Words: 469
Time: 11 - 11:30
Mood: Bad
Impression: Not great
I wrote before I headed to the set of 'The Closer.' But I had a very short time before I left. I have to go back over it to add more one-liners. On Monday, I don't have anything scheduled. Hopefully I can sit down and crank out most of it.
On another topic, yesterday I was thinking about my life. I have stated before that I was never as spiritual and connected to everything around us then I was when I was 17. No other time in my life compares. I also openly state how much I truly hate my life. But here's the kicker, this life is what the 17 year old version wanted for me. He would very much approve of everything about who I am. He might even consider my life a success. How fucked up is that?
But I have to say that he was never clear about the details of what he wanted for me. He looked at things in big pictures. And he was such that he didn't care for money, or material possessions. The only thing he cared about was that I would create things that helped to make other people's lives better. How fucked up was he?
He gave up all that was good and blissfully happy about who he was so that the me of today would end up here. He would have probably have been cool if I lost a limb, if it meant that I could then use that disability to inspire someone else. He was prepared to live a life with nothing as long as I was doing things to leave the world better than I found it. And I think I can definitively say that he had absolutely no regard for me and my happiness. What a fucking shit he was! Just an absolute shit!
But here's the thing that I don't get about how my life has turned out, it was his conscious plan to allow himself to fade away so that the me of today could emerge. But the thing I don't get is how he has been able to keep such a tight grip over my life for the 20 years that followed. He faded away. Did he plant something in my brain so that I couldn't get away from the path that he wanted me to live? Is he still steering me now even though he is barely even a memory to me anymore?
Ok, since I view 17 year old Cristian as responsible for everything I hate about my life, I'm officially putting him on my enemies list. So far, my list of enemies include: My life; and 17 year old Cristian.
The other day I was also giving some thought to why I hate my life so much. And I think that I've narrowed it down to one thing; hope. It's funny I say that because 17 year old Cristian had a lot to say about hope. He even had a saying about it that he would say as often as he got the opportunity. He made it up himself and was very proud of it. It goes: Hope is a concept created by society, to maintain the premise that there is no god; and their is a god.
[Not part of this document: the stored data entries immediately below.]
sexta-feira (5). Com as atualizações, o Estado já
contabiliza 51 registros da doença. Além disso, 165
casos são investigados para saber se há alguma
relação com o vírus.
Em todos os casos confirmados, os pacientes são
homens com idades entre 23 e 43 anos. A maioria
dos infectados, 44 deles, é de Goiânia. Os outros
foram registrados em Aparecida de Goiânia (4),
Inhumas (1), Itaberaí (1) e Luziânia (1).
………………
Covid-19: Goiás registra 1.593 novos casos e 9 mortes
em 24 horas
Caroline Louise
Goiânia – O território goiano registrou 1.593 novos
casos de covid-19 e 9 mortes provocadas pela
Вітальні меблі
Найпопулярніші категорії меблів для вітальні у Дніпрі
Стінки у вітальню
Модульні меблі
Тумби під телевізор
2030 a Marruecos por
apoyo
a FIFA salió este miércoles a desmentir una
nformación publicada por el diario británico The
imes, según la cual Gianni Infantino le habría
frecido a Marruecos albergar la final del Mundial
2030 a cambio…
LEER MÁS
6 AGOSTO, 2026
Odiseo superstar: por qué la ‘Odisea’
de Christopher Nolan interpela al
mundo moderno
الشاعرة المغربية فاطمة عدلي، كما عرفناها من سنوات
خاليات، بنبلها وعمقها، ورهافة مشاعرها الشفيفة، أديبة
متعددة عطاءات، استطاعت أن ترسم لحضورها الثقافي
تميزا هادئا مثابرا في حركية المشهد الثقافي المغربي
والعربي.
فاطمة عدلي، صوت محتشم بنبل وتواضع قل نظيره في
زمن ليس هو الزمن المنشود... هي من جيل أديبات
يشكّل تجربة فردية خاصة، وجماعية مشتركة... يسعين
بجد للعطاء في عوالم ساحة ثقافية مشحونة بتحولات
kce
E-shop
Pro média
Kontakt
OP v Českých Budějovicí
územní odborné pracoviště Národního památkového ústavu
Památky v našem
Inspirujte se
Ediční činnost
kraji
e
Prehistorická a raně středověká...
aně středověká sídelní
Often after he said it, it would inspire conversation and he would go on to explain it. He believed that the essence of hope is forward looking. Hope is about believing that tomorrow could be better than today. And at the heart of what 17 Cristian believed was that today/right now was good enough. And if we looked past the satisfying moments of right now when we aren't hungry or thirsty, where we have somewhere to sleep and aren't in mortal danger, if we looked past all of that, we will miss the glory of the universe. Because in the truest sense, there is no future or past, only a continuous series of right nows. And the more we focus on how great right now is, the more wonderful our life would seem. And for that reason, 17 year old Cristian railed against the concept of hope.
Putting that aside, I have completely lost all hope for my life. I no longer believe that my life will get any better than what it is right now (you know, the one I hate). In fact, if I were to chart out my life for the last 5 years or so, what it would lead me to believe is that it will get progressively worse.
So if you ever wanted to know what it's like to be me, imagine waking up every morning and then thinking that today will be worse than the previous day. Now imagine what it's like for me to think about my life in a week, or a month or a year. To be quite honest, when I think of life in 3 or 4 years I become overwhelmed by how much worse it will be than the horrible today and all I could do is pray that it never comes. I pray that it will all come to a merciful conclusion as quickly as possible, yet still it lingers on like a medieval torture device.
So, that's my life. To me my life is in a permanent state of decline which in spite of my intelligence and everything else, I can't slow down, much less reverse. And for those of you who wonder what's up with me. That is what's up with me and why I so intensely hate my fucking life. Oh yeah, that plus stuff that I would never write about. Now let's all bow our heads in prayer.